Setting Up Learning

To learn any system, simply implement the reset (pre and post) and step methods of the SUL interface. For automata supported by AALpy, SUL implementations already exist. For more detailed explanation and examples on how to implement SUL interface take a look at the SUL Interface, or How to Learn Your Systems section of the Wiki.

Once you have implemented SUL, you need to select the equivalence oracle. For more detailed discussion about conformance checking and equivalence oracles, please refer to the Equivalence Oracles and Conformance Checking section of the Wiki.

Once you have done so, you should have an input alphabet, implemented SUL and an equivalence oracle. Now let us some, but most used and valuable parameters that you can customize while learning. For in depth look for all parameters, take a look at the official documentation.

Following are the parameters that are valid for learning deterministic, non-deterministic and stochastic systems.

Common Learning Options

Printing Learning Progress

Oftentimes we want to know the current status of learning. Therefore, we preset 4 printing options.
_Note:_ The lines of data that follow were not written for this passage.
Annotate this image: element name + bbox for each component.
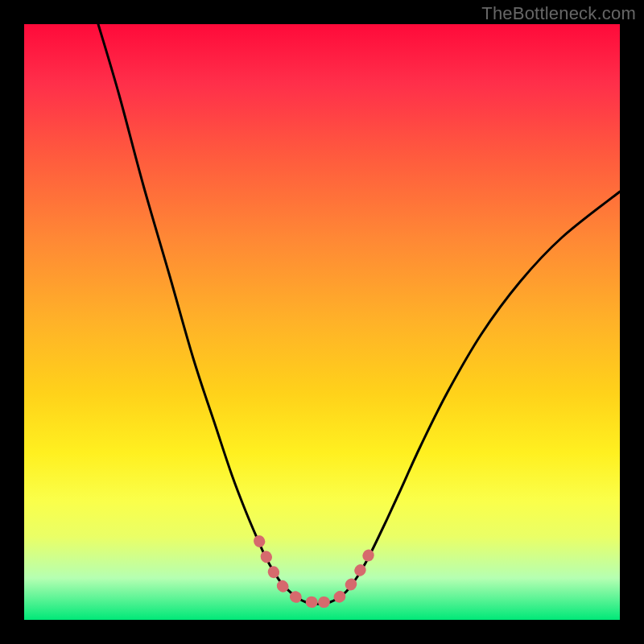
bottleneck-curve bbox=[98, 24, 620, 604]
plot-area bbox=[24, 24, 620, 620]
watermark-text: TheBottleneck.com bbox=[481, 3, 636, 24]
highlight-right-segment bbox=[324, 548, 372, 602]
chart-svg bbox=[24, 24, 620, 620]
outer-frame: TheBottleneck.com bbox=[0, 0, 644, 644]
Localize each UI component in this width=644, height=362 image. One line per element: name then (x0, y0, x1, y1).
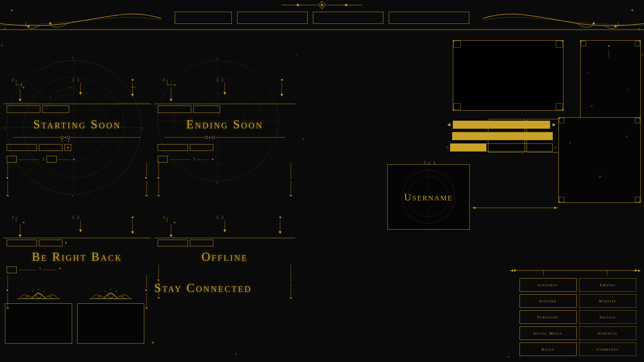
svg-point-8 (49, 22, 51, 24)
svg-rect-156 (454, 103, 461, 110)
svg-text:☽ ☽: ☽ ☽ (70, 77, 79, 82)
ss-bar-1 (7, 106, 40, 113)
rules-button[interactable]: Rules (520, 343, 577, 356)
svg-point-88 (209, 137, 210, 138)
svg-text:☽: ☽ (288, 278, 292, 283)
svg-point-195 (639, 118, 640, 119)
username-text: Username (404, 191, 453, 203)
svg-point-175 (639, 41, 640, 42)
ss-bar-6 (47, 156, 57, 163)
svg-marker-132 (145, 308, 148, 308)
giveaway-button[interactable]: Giveaway (520, 278, 577, 292)
star-deco-7: ✦ (507, 355, 510, 359)
svg-text:✦: ✦ (173, 83, 176, 87)
brb-bar-3 (7, 266, 17, 273)
circle-right-3: ○ (554, 145, 557, 150)
es-left-vdeco: ✦ (156, 163, 166, 196)
svg-text:✦: ✦ (638, 27, 641, 31)
svg-point-194 (559, 118, 560, 119)
svg-marker-68 (6, 195, 9, 196)
arrow-left-1: ◄ (446, 122, 451, 128)
es-star-deco: ✦ (211, 158, 214, 161)
svg-text:✦: ✦ (627, 88, 629, 91)
svg-text:☽ ☽: ☽ ☽ (215, 215, 224, 220)
brb-alert-frame-container (5, 285, 72, 344)
svg-rect-155 (556, 41, 563, 48)
svg-text:☽: ☽ (288, 176, 292, 180)
connection-bar-deco: ◄ ► (471, 204, 558, 211)
svg-marker-54 (131, 94, 134, 97)
svg-point-196 (559, 201, 560, 202)
es-right-vdeco: ☽ (283, 163, 293, 196)
svg-text:✦: ✦ (278, 215, 282, 220)
header-box-3[interactable] (313, 12, 383, 24)
ss-bar-3 (7, 144, 37, 151)
es-moon-deco: ☽ (192, 157, 196, 162)
svg-marker-81 (223, 92, 226, 95)
ss-title-deco (13, 134, 141, 142)
ss-star-box: ✦ (64, 144, 71, 151)
svg-point-89 (212, 136, 214, 139)
socials-button[interactable]: Socials (579, 310, 636, 324)
svg-point-158 (453, 41, 454, 42)
es-bar-3 (158, 144, 188, 151)
ss-line-deco: —————— (19, 158, 39, 161)
svg-text:✦: ✦ (607, 45, 610, 48)
website-button[interactable]: Website (579, 294, 636, 308)
circle-left-3: ○ (446, 145, 449, 150)
svg-rect-157 (556, 103, 563, 110)
es-line-deco: —————— (170, 158, 190, 161)
svg-marker-103 (19, 235, 21, 237)
es-bar-5 (158, 156, 168, 163)
webcam-large-ornament: ☽ ○ ☽ ☽ ● ☽ (453, 41, 563, 110)
username-panel: ☽ ○ ☽ Username (387, 164, 470, 230)
svg-line-113 (44, 291, 45, 292)
commands-button[interactable]: Commands (579, 343, 636, 356)
es-bar-2 (193, 106, 220, 113)
svg-marker-84 (280, 94, 283, 97)
svg-marker-47 (19, 99, 21, 102)
svg-marker-128 (6, 308, 9, 308)
header-box-2[interactable] (237, 12, 308, 24)
header-box-4[interactable] (389, 12, 469, 24)
ending-soon-section: ☽ ✦ ☽ ☽ ✦ Ending Soon (154, 75, 295, 209)
ss-deco-7: — — — (59, 158, 70, 161)
brb-left-vdeco: ✦ (5, 275, 15, 308)
es-bars-3: —————— ☽ — — — ✦ (158, 156, 214, 163)
ss-moon-deco: ☽ (41, 157, 45, 162)
alerts-frame-ornament: ☽ ○ ☽ ✦ ✦ ★ ✦ (559, 118, 640, 202)
ss-bar-4 (39, 144, 62, 151)
header-boxes (175, 12, 469, 24)
schedule-button[interactable]: Schedule (579, 326, 636, 340)
svg-point-160 (453, 109, 454, 110)
svg-text:✦: ✦ (144, 176, 148, 180)
es-top-deco: ☽ ✦ ☽ ☽ ✦ (154, 75, 295, 106)
svg-rect-154 (454, 41, 461, 48)
svg-marker-78 (170, 99, 172, 102)
svg-text:☽: ☽ (10, 77, 14, 82)
ss-bar-5 (7, 156, 17, 163)
star-deco-1: ✦ (0, 44, 3, 47)
brb-bars-2: ————— ☽ ———— ✦ (7, 266, 61, 273)
svg-text:☽: ☽ (161, 77, 165, 82)
svg-text:★: ★ (216, 57, 219, 60)
cmd-top-connector: ◄ ► (510, 265, 641, 276)
subscribe-button[interactable]: Subscribe (520, 310, 577, 324)
svg-line-121 (104, 291, 106, 292)
social-media-button[interactable]: Social Media (520, 326, 577, 340)
emotes-button[interactable]: Emotes (579, 278, 636, 292)
svg-text:☽: ☽ (10, 215, 14, 220)
svg-text:✦: ✦ (173, 221, 176, 224)
brb-alert-box-left (5, 303, 72, 344)
svg-marker-72 (145, 195, 148, 196)
svg-point-59 (61, 136, 63, 139)
svg-text:✦: ✦ (131, 215, 135, 220)
header-box-1[interactable] (175, 12, 232, 24)
brb-top-deco: ☽ ✦ ☽ ☽ ✦ (3, 213, 151, 240)
cmd-row-4: Social Media Schedule (515, 326, 641, 340)
discord-button[interactable]: Discord (520, 294, 577, 308)
off-right-vdeco: ☽ (283, 265, 293, 298)
cmd-row-2: Discord Website (515, 294, 641, 308)
stats-bars-area: ◄ ► ○ ○ (446, 121, 557, 155)
brb-right-vdeco: ✦ (139, 275, 149, 308)
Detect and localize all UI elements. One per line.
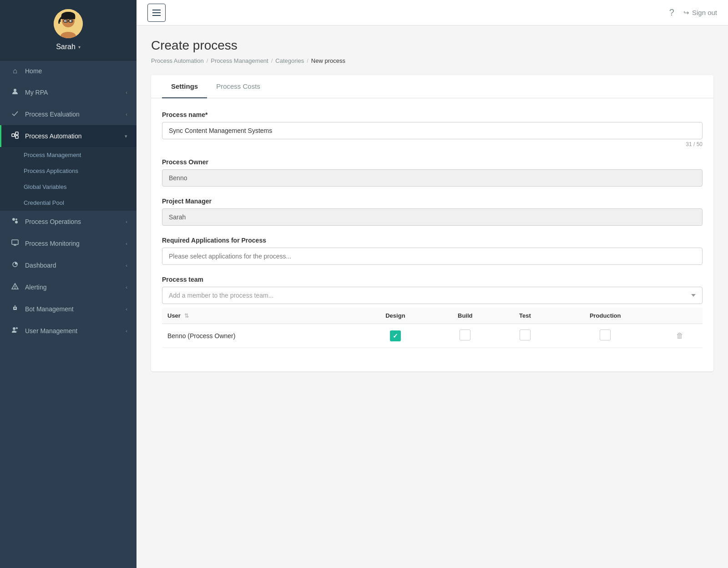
process-operations-icon bbox=[10, 217, 20, 226]
svg-point-31 bbox=[13, 327, 15, 330]
required-apps-input[interactable] bbox=[162, 248, 703, 265]
user-management-arrow-icon: ‹ bbox=[126, 328, 127, 334]
process-team-group: Process team Add a member to the process… bbox=[162, 276, 703, 348]
my-rpa-icon bbox=[10, 88, 20, 97]
signout-icon: ↪ bbox=[683, 9, 689, 17]
sidebar-sub-item-global-variables[interactable]: Global Variables bbox=[0, 179, 136, 195]
sidebar-item-user-management-label: User Management bbox=[25, 327, 120, 335]
signout-label: Sign out bbox=[692, 9, 717, 16]
tab-process-costs[interactable]: Process Costs bbox=[207, 75, 269, 98]
alerting-icon bbox=[10, 283, 20, 292]
breadcrumb-sep-2: / bbox=[271, 57, 273, 64]
table-row: Benno (Process Owner) bbox=[162, 324, 703, 348]
table-cell-build[interactable] bbox=[433, 324, 497, 348]
help-button[interactable]: ? bbox=[669, 7, 674, 18]
breadcrumb-current: New process bbox=[311, 57, 345, 64]
content-area: Create process Process Automation / Proc… bbox=[136, 25, 728, 568]
breadcrumb-item-categories[interactable]: Categories bbox=[275, 57, 304, 64]
sidebar-item-dashboard-label: Dashboard bbox=[25, 262, 120, 269]
table-header-test: Test bbox=[497, 308, 553, 324]
sidebar-item-bot-management[interactable]: Bot Management ‹ bbox=[0, 298, 136, 320]
process-name-char-count: 31 / 50 bbox=[162, 141, 703, 147]
table-cell-production[interactable] bbox=[553, 324, 657, 348]
required-apps-label: Required Applications for Process bbox=[162, 237, 703, 244]
sort-icon[interactable]: ⇅ bbox=[184, 313, 189, 319]
design-checkbox-checked[interactable] bbox=[390, 330, 401, 341]
tab-settings[interactable]: Settings bbox=[162, 75, 207, 98]
sidebar-sub-item-credential-pool[interactable]: Credential Pool bbox=[0, 195, 136, 211]
sidebar-item-process-automation[interactable]: Process Automation ▾ bbox=[0, 125, 136, 147]
page-title: Create process bbox=[151, 38, 713, 53]
sidebar-item-my-rpa-label: My RPA bbox=[25, 89, 120, 96]
form-body: Process name* 31 / 50 Process Owner Proj… bbox=[151, 98, 713, 371]
sidebar-item-alerting[interactable]: Alerting ‹ bbox=[0, 276, 136, 298]
home-icon: ⌂ bbox=[10, 67, 20, 75]
svg-point-32 bbox=[16, 327, 18, 329]
sidebar-item-process-monitoring[interactable]: Process Monitoring ‹ bbox=[0, 233, 136, 254]
delete-row-button[interactable]: 🗑 bbox=[676, 332, 683, 340]
sidebar-item-process-automation-label: Process Automation bbox=[25, 132, 119, 140]
breadcrumb-sep-3: / bbox=[307, 57, 308, 64]
user-name[interactable]: Sarah ▾ bbox=[56, 43, 81, 51]
avatar bbox=[54, 9, 83, 38]
sub-item-process-applications-label: Process Applications bbox=[24, 167, 78, 174]
breadcrumb-item-process-management[interactable]: Process Management bbox=[211, 57, 268, 64]
build-checkbox-empty[interactable] bbox=[460, 330, 470, 340]
sidebar-sub-item-process-management[interactable]: Process Management bbox=[0, 147, 136, 163]
sidebar-item-alerting-label: Alerting bbox=[25, 284, 120, 291]
table-cell-delete[interactable]: 🗑 bbox=[657, 324, 703, 348]
svg-rect-28 bbox=[15, 308, 16, 309]
user-name-text: Sarah bbox=[56, 43, 76, 51]
project-manager-group: Project Manager bbox=[162, 198, 703, 226]
sidebar-item-process-evaluation[interactable]: Process Evaluation ‹ bbox=[0, 103, 136, 125]
topbar: ? ↪ Sign out bbox=[136, 0, 728, 25]
table-header-design: Design bbox=[358, 308, 434, 324]
process-team-select[interactable]: Add a member to the process team... bbox=[162, 287, 703, 304]
sidebar-item-home[interactable]: ⌂ Home bbox=[0, 61, 136, 81]
svg-point-5 bbox=[66, 20, 67, 22]
svg-point-18 bbox=[15, 218, 17, 220]
sidebar-item-dashboard[interactable]: Dashboard ‹ bbox=[0, 254, 136, 276]
process-automation-arrow-icon: ▾ bbox=[125, 133, 127, 139]
test-checkbox-empty[interactable] bbox=[520, 330, 531, 340]
process-team-table: User ⇅ Design Build Test Production bbox=[162, 308, 703, 348]
production-checkbox-empty[interactable] bbox=[600, 330, 611, 340]
svg-point-10 bbox=[14, 89, 16, 91]
sidebar-sub-nav: Process Management Process Applications … bbox=[0, 147, 136, 211]
sub-item-global-variables-label: Global Variables bbox=[24, 183, 66, 190]
process-name-input[interactable] bbox=[162, 122, 703, 139]
table-cell-user: Benno (Process Owner) bbox=[162, 324, 358, 348]
process-evaluation-arrow-icon: ‹ bbox=[126, 112, 127, 117]
process-owner-group: Process Owner bbox=[162, 158, 703, 187]
project-manager-input bbox=[162, 208, 703, 226]
sub-item-process-management-label: Process Management bbox=[24, 152, 81, 158]
alerting-arrow-icon: ‹ bbox=[126, 284, 127, 290]
sidebar-item-home-label: Home bbox=[25, 67, 127, 75]
table-header-actions bbox=[657, 308, 703, 324]
sidebar-item-process-operations[interactable]: Process Operations ‹ bbox=[0, 211, 136, 233]
process-automation-icon bbox=[10, 132, 20, 141]
sidebar-item-user-management[interactable]: User Management ‹ bbox=[0, 320, 136, 342]
sidebar-sub-item-process-applications[interactable]: Process Applications bbox=[0, 163, 136, 179]
svg-point-30 bbox=[15, 305, 15, 306]
hamburger-button[interactable] bbox=[147, 4, 166, 22]
table-cell-design[interactable] bbox=[358, 324, 434, 348]
process-evaluation-icon bbox=[10, 110, 20, 119]
tabs: Settings Process Costs bbox=[151, 75, 713, 98]
bot-management-icon bbox=[10, 304, 20, 314]
required-apps-group: Required Applications for Process bbox=[162, 237, 703, 265]
sidebar-item-my-rpa[interactable]: My RPA ‹ bbox=[0, 81, 136, 103]
table-cell-test[interactable] bbox=[497, 324, 553, 348]
process-name-label: Process name* bbox=[162, 111, 703, 118]
svg-point-25 bbox=[15, 288, 15, 289]
svg-rect-12 bbox=[15, 132, 18, 135]
svg-line-15 bbox=[15, 135, 15, 137]
sidebar-header: Sarah ▾ bbox=[0, 0, 136, 61]
process-name-group: Process name* 31 / 50 bbox=[162, 111, 703, 147]
bot-management-arrow-icon: ‹ bbox=[126, 306, 127, 312]
signout-button[interactable]: ↪ Sign out bbox=[683, 9, 717, 17]
table-header-user: User ⇅ bbox=[162, 308, 358, 324]
breadcrumb-item-process-automation[interactable]: Process Automation bbox=[151, 57, 204, 64]
svg-line-14 bbox=[15, 133, 15, 135]
hamburger-icon bbox=[152, 10, 161, 16]
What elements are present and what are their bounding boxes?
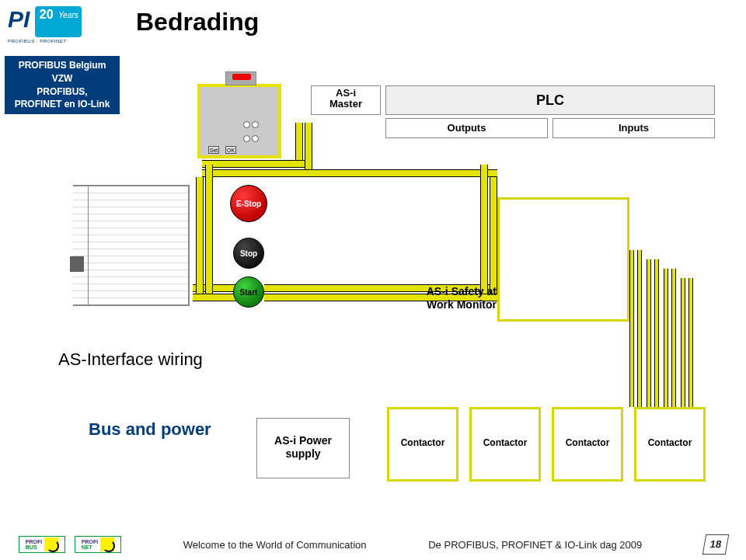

Option 3 includes printout from option 2 and 1, and option 2 include printouts from option 2. They are set by setting the print_level parameter of the learning algorithm to one of the following:

0 -> No printing during learning
1 -> Only display learning statistics when the learning is done
2 -> In each learning round, print the number of states of the current hypothesis
3 -> In each learning round, print the complete observation table

Example learning statistics printout.

-----------------------------------
Learning Finished.
Learning Rounds:  2
Number of states: 4
Time (in seconds)
  Total                : 0.0
  Learning algorithm   : 0.0
  Conformance checking : 0.0
Learning Algorithm
 # Membership Queries  : 16
 # MQ Saved by Caching : 10
 # Steps               : 45
Equivalence Query
 # Membership Queries  : 47
 # Steps               : 530
-----------------------------------

Example observation table. ======================================== denotes the begging of the extended S set.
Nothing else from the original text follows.